In some study models, an unexpected newborn death was associated with statistically significant increases in subsequent use of procedures to avert and mitigate fetal distress and newborn complications, which could reflect increases in identifying and proactively addressing serious potential complications or increased clinician caution applied across all cases. Future research should address whether these changes affect patient outcomes.
健康足月婴儿的死亡可能表明存在患者安全和质量问题。各种举措旨在鼓励临床医生从这些事件中吸取教训,但关于接触意外新生儿死亡可能如何改变临床医生的实践,几乎没有证据。
研究意外新生儿死亡与产科和新生儿程序变化之间的关联,这些变化可能用于应对潜在的胎儿窘迫或新生儿并发症。
设计、设置和参与者:本横断面研究使用了美国 477 个县的 2011 年至 2017 年美国生命统计数据的差异-差异分析,这些县在研究期间经历了意外新生儿死亡。研究期间所有在县内住院的活产均包括在内。数据于 2019 年 9 月至 2020 年 9 月进行分析。
在无明显妊娠并发症(除出生缺陷、意外/攻击或婴儿猝死综合征外)的情况下,7 天以下的婴儿在分娩/分娩期间(引产、催产、剖宫产、产钳/吸引)和避免和减轻新生儿并发症的程序(辅助通气、表面活性剂替代疗法、疑似败血症的抗生素、新生儿重症监护病房入院)发生意外新生儿死亡。
主要结果包括捕捉劳动/分娩干预(引产、催产、剖宫产、产钳/吸引)和避免和减轻新生儿并发症的程序(辅助通气、表面活性剂替代疗法、疑似败血症的抗生素、新生儿重症监护病房入院)的二进制变量。

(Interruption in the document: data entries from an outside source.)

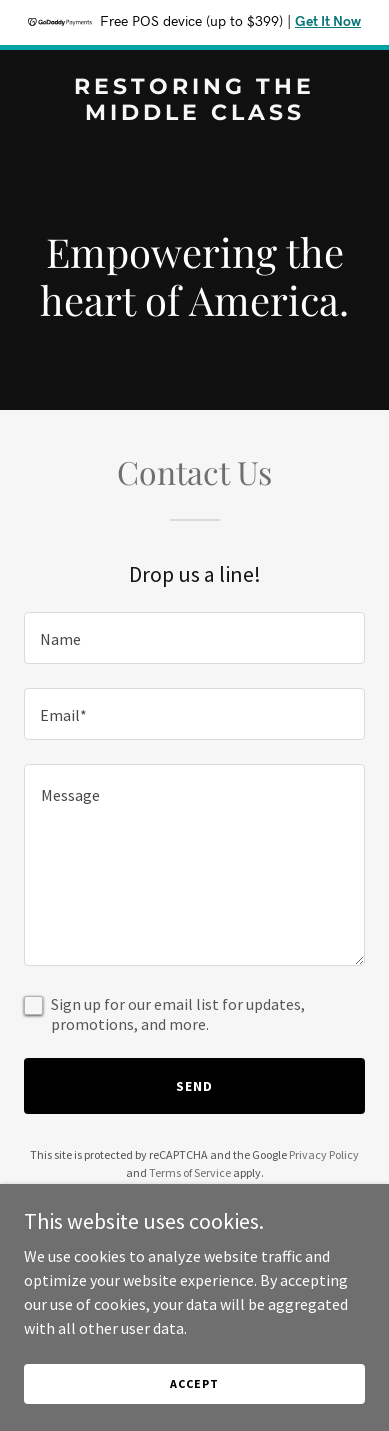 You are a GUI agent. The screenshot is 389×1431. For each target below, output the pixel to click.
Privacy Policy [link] (324, 1154)
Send (194, 1086)
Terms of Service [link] (190, 1172)
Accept (194, 1383)
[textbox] (194, 638)
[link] (194, 114) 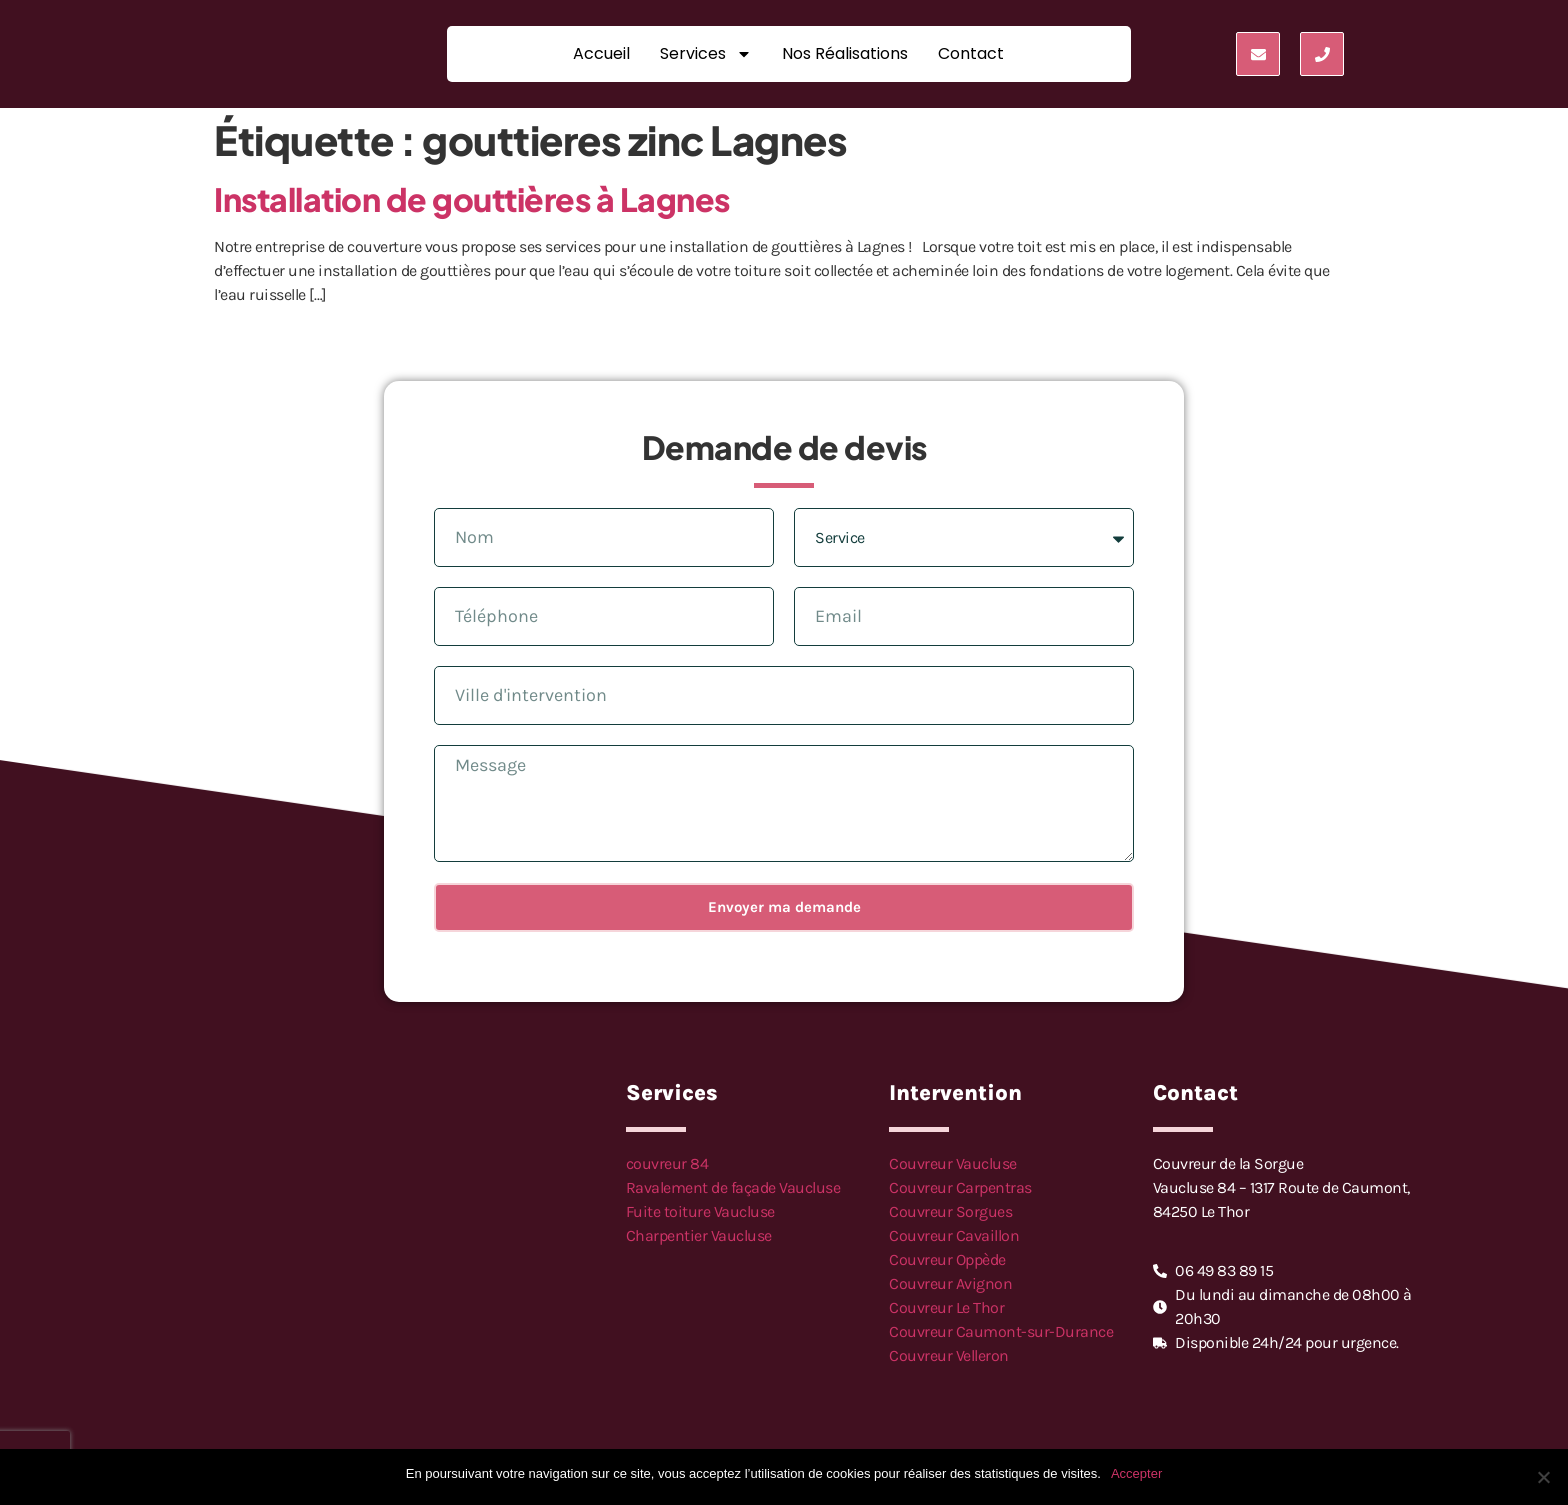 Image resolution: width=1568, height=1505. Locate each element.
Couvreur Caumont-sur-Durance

主要样本包括 572 万例分娩(暴露前时间为 254 万例)。母亲的平均(SD)年龄为 27.3(5.8)岁;67%的母亲是白人,12%是黑人。在 4 个估计模型中,关联各不相同。在意外新生儿死亡后,完全样本模型中剖宫产的概率没有显著增加(0.28 个百分点[PP];95%CI,0.01 至 0.57 PP),但在其他 3 个模型中,剖宫产的概率显著增加,值范围从完全样本模型中匹配的 0.55 个百分点(95%CI,0.21 至 0.88 PP)到完全样本模型中匹配的 0.66 个百分点(95%CI,0.13 至 1.19 PP)。在完全样本模型中,新生儿辅助通气的概率显著增加(0.46 个百分点;95%CI,0.08 至 0.83 PP),但在其他 3 个模型中,估计值范围从 0.33 个百分点(95%CI,-0.04 至 0.71 PP)到 0.69 个百分点(95%CI,-0.02 至 1.40 PP)。意外新生儿死亡与抗生素使用的显著增加无关,在完全样本模型中(无匹配:0.19 个百分点;95%CI,0.00 至 0.39 个百分点;有匹配:0.22 个百分点;95%CI:0.02 至 0.46 个百分点),但与两个 1 家医院县子样本模型中的显著增加有关(无匹配:0.38 个百分点;95%CI,0.02 至 0.73 个百分点;有匹配:0.39 个百分点;95%CI,0.01 至 0.77 个百分点)。
在一些研究模型中,意外新生儿死亡与随后使用程序以避免和减轻胎儿窘迫和新生儿并发症的统计学显著增加相关,这可能反映了识别和主动处理严重潜在并发症的增加,或在所有病例中增加了临床医生的谨慎程度。未来的研究应解决这些变化是否会影响患者的结局。